Where Are My Friends?
We’re like nomads. Well, not exactly. We’re also disloyal, like the worst cheaters – two, three and four-timing our attentions until we’re spread so thin that we can’t tell which affair is which. What night of the week is it? Wednesday. That’s World of Warcraft. That is if the Doodle calendar says everybody is green to play. Lately that has been a negative. Four of us will be clear, but one straggler will be off at a conference or have some kind of adult responsibility and that will be that. The upside is that we’re still working through the tough dungeons in Cataclysm. That end-game ceiling that people with more time complain about? We still need to crane our necks to see it.
On Gmail and Gchat, the queries have been around Borderlands 2. They’re terse messages. “You get it?” Me: “No.” Them: =(
[pullquote]It took a lot of planning – text messages to ping late fourth wheels and desperate Twitter posts to fill in empty slots.[/pullquote]
For a long time it was Left 4 Dead. Our regular group, folks with kids and day jobs, met on Xbox Live to shoot the shit and kill some zombies. It took a lot of planning to make that happen. Tons of email threads and Facebook posts. Text messages to ping late fourth wheels and desperate Twitter posts to fill in empty slots.
There’s a certain hassle about all of it. You’ve got a window, right? Like the first week or two a game is out to really nail down your team. We tried and failed with The Secret World to get at least five people to commit. But no such luck. Most dropped after the free month was up. Now it’s just me and Stu Horvath rolling through an empty Egypt.

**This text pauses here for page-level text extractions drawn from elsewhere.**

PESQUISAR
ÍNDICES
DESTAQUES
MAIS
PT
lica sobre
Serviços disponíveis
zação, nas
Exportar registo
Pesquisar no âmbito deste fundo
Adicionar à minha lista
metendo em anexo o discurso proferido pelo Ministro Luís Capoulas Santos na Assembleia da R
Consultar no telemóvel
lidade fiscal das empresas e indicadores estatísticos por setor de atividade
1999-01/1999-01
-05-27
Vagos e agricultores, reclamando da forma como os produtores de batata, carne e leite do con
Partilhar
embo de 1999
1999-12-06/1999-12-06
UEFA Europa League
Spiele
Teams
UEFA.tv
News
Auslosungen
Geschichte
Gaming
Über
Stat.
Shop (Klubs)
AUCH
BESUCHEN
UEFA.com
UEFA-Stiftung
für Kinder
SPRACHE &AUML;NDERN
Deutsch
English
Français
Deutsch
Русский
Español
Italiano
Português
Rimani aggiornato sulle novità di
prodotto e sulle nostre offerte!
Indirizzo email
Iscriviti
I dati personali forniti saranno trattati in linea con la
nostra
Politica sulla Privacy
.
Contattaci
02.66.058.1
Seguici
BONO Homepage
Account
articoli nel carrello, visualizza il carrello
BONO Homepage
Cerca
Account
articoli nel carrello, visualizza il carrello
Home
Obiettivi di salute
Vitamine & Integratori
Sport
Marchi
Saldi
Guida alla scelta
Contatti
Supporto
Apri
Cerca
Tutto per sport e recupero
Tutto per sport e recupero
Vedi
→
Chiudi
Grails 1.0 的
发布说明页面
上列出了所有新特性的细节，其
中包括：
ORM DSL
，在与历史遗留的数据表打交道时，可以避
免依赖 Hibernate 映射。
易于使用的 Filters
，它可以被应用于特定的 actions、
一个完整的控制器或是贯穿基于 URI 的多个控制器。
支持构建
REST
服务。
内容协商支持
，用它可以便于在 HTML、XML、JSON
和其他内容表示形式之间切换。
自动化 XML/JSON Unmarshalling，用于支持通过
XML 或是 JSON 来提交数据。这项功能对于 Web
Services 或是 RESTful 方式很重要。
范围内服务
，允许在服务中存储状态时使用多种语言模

I convinced a friend to drop the 60 bucks for Guild Wars 2 but when he rolled his character, he found out my server was full. And he chose a race halfway across the world. Maybe there’s a way that we can play together, anyway. I roll a new character on his server, maybe? I’m already losing enthusiasm.
For a minute, Diablo worked. My friends list was full of people plowing through those dungeons and the game is flexible enough that two people can hook up and roll. That five-person configuration required by Warcraft and others is hard to pull off. Even then I saw friends pull away, leveling beyond my reach. Meanwhile, I was constantly pulling ahead of others. Guild Wars 2 is cool that way. Your characters snap down to the zone you’re exploring, so you can go back to old areas and not feel like Zod.
Where are my friends tonight? On Steam, one or two are playing Borderlands 2. Another couple are in Torchlight 2. The cool nerds are playing Faster Than Light. Dozens upon dozens more are dimmed out. They’re elsewhere. Xbox Live has grown increasingly quiet. Out of a full friends list of 100 only 14 are online. Two or three are shooting and looting in Borderlands. The majority, as ever, are watching something on Netflix. Who the hell knows what is going on with my PlayStation 3 friends? I have a shitload of them, but almost never interact with them.
Most often I find myself pulling my iPad towards my face, playing board games like Le Havre and Puerto Rico, card games like Ascension and Lost Cities. I have fewer friends on that machine than anywhere else. Two or three dozen. But those asynchronous games we play – taking turns here and there over the course of a day or week – make me feel more connected to these friends than the ones I’m constantly struggling to meet online and make playdates with. And then every so often, when I’m taking my turns in Ascension, I’ll see that little green indicator light up. There’s Tristan up in Northern California or Chris from Minneapolis. With no planning or effort we’re both there ready to blow through a hand or two.
My friends are everywhere tonight. They are busy. Occupied with life. Or already slotted into full parties of wastelanders and dungeon crawlers. I could chase after them. I probably will, priming and preparing for the moment the stars align, but more and more I wish, like that little green light, that the hookup would just happen.